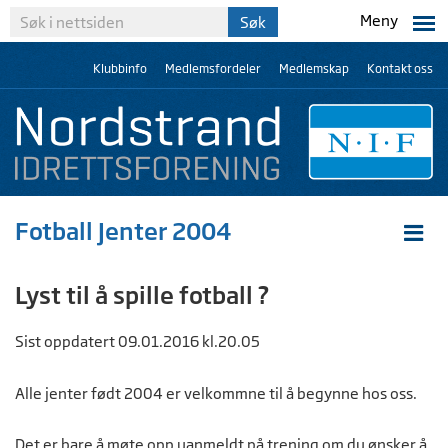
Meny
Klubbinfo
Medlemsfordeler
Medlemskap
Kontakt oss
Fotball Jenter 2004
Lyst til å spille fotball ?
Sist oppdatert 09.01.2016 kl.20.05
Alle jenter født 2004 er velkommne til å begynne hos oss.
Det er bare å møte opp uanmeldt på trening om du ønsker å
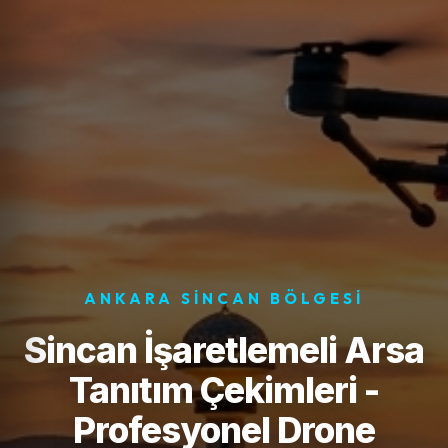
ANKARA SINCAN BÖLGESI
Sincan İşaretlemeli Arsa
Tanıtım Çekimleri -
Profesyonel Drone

+ + + + + + +

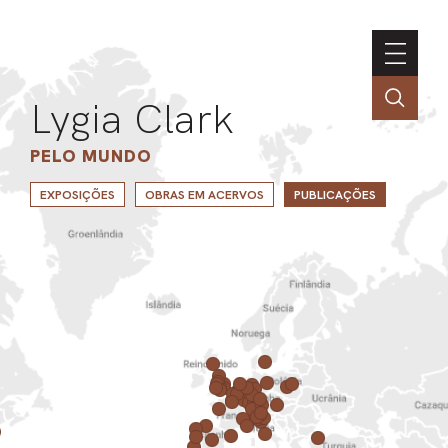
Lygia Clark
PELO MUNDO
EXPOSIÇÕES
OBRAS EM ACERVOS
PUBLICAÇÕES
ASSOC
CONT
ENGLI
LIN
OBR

+ + + + + + +

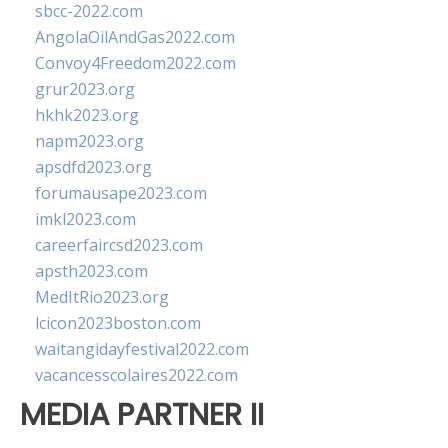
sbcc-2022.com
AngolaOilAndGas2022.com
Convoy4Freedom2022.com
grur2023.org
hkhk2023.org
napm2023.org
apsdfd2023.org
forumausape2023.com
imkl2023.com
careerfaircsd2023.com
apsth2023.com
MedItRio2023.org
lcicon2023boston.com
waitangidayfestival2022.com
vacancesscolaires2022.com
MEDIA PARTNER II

+ + + + + + +

• _EXERCISE DETAILS_:
Out of the material above, output word for word the line with "Sincan İşaretlemeli Arsa", the line with "Profesyonel Drone", and all lines between them, with nothing else.

• _ANSWER SECTION_:
Sincan İşaretlemeli Arsa
Tanıtım Çekimleri -
Profesyonel Drone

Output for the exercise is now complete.